The weather is just perfect for a yummy bowl of chaat. And the Bengali Raasta’r Ghugni – Bengali Street-side Ghugni is the most yummy street food. Do try this today!
Ghugni or Ghoognee is a very popular snack in Bengal. And this version of Bengali Raasta’r Ghugni – Bengali Street-side Ghugni served with boiled eggs is gob smacking delicious.
The street food in Kolkata is so famous. And the variety of dishes that is available is simply amazing.
My dad spent many years in Kolkata, studying and working and he always has such fond memories of this wonderful place. He loved the streetfood in particular and always said there was nothing to beat it.
What Makes The Bengali Raasta’r Ghugni – Bengali Street-side Ghugni So Special?
The Bengali Raasta’r Ghugni – Bengali Street-side Ghugni is a simple yet yummy dish.
The dish uses dried yellow or white peas which is cooked with a delicate myriad of spices.
And served up as a chatpata chaat with chopped onion, green chilies, squeeze of lemon juice, a sprinkling of bhaja masala and BOILED EGGS! Yes you heard right! I was amazed at the addition of boiled eggs to this dish. But believe me, it is the best combination ever! I am never going back.

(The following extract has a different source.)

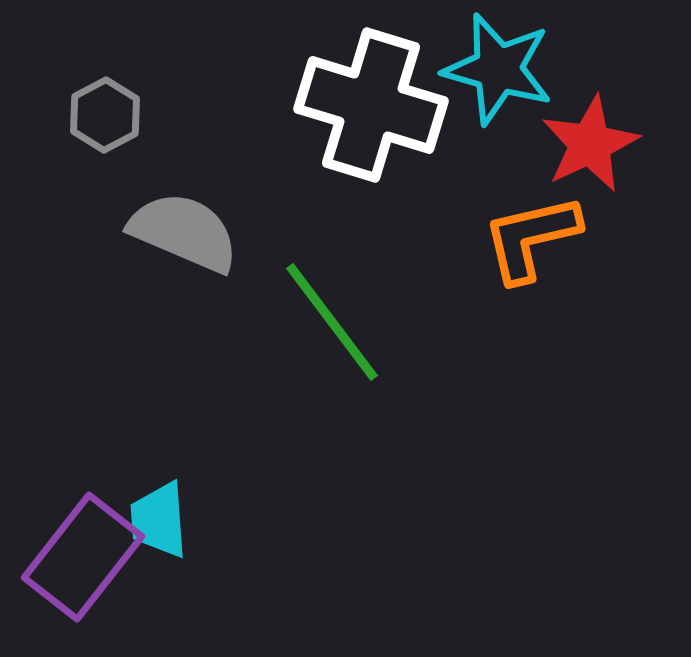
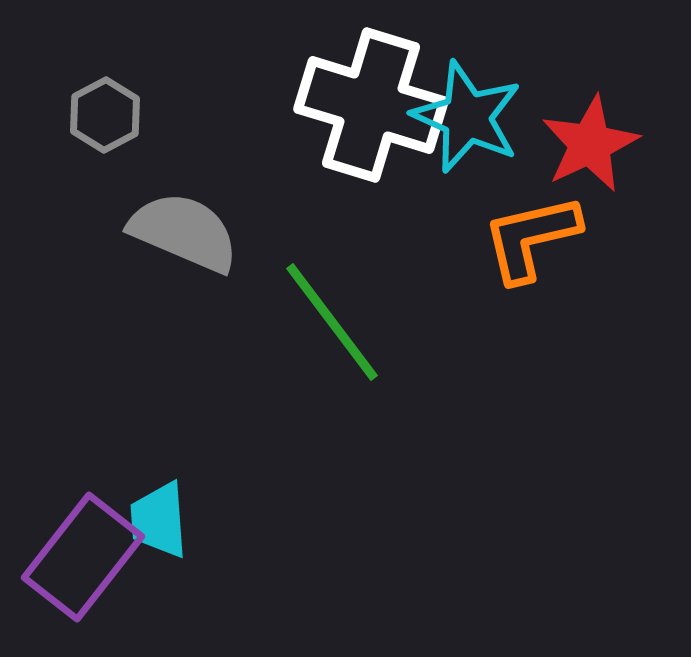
cyan star: moved 31 px left, 48 px down; rotated 8 degrees clockwise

A common sight in Kolkata are the ghugniwala’s outside school gates and at street corners selling lip-smacking ghugni in steel plates. I wish I could visit this beautiful place soon.
I love Bengali food. The flavors are simple yet the dish somehow always turns out to be exotic. The flavorful spices and aromas of Bengali food is to die for!
Stay tuned for more Bengali delicacies.
Ghugni is an integral part of a Bengali home. This easy recipe for Bengali Raasta’r Ghugni – Bengali Street-side Ghugni is very authentic and tastes almost like the spicy kinds served at a street corner shop.
Dry roast all the ingredients listed under 'Ingredients For The Bhaja Masala/ Bhaja Moshla'. Roast until a nice aroma comes through. Cool and grind to a fine powder. This is the Bhaja Masala you will use in the Ghugni.
To Cook The Peas
To prepare the Bengali Raasta'r Ghugni - Bengali Street-side Ghugni, we must first cook the peas.
Into a pressure cooker, add the soaked and drained peas, 4 cups water, 1/4 teaspoon turmeric powder, 1/2 teaspoon bhaja masala/ bhaja moshla, 1/2 teaspoon chili powder, green chilies, ginger, and a little salt. Mix well.
Close the pressure cooker with lid and add the weight. Cook the peas for 4 whistles on high flame. Switch off flame. Allow pressure to release completely,
Remove the pressure cooker lid. Do not throw away any of the liquid left after cooking the peas.
Strain the peas, reserving all the cooking liquid. Keep aside.
Preparation Of Ghughni/ Ghoognee
Heat mustard oil in a wok. Add cumin seeds and allow them to splutter
Add the chopped onions and saute till the onion turns soft and light brown.
Now add the ginger garlic paste and saute till raw smell goes away. Add the chopped tomatoes and saute till it turns soft.
Now add 1/4 teaspoon chili powder along with 1 heaped teaspoon of bhaja masala/ bhaja moshla. Continue to saute till the masala is cooked well and oil floats.
Add the boiled peas and potatoes along with 3/4 cup of the reserved cooking water. Continue to cook the peas on medium heat, stirring in between. Cook for 8 minutes.
When the gravy comes to a good boil, add the rest of the cooking water. On medium to high heat, allow the ghugni to cook down, gravy reducing, for approximately 10 to 15 minutes.
Cook the ghugni till you get a nice thick consistency.
Adjust spices and seasoning at this time. Now pour in the tamarind extract and mix well. Switch off flame and add the chopped coriander leaves and stir.
Keep the prepared ghugni covered for 10 minutes.
Serve hot/ warm with a sprinkling of bhaja masala and squeezed lemon juice on top and boiled eggs, chopped onions and green chilies.
My Bengali friends say, that the street side ghugni vendors add rice starch to achieve a thick consistency. I did not add this. But you could do this in case you feel your ghugni is too loose.
You could also add small pieces of coconut into the ghugni. It's very typical of Bengali style ghugni.
I have added coriander leaves to my ghugni, but it is optional. A typical Bengali ghugni does not have that.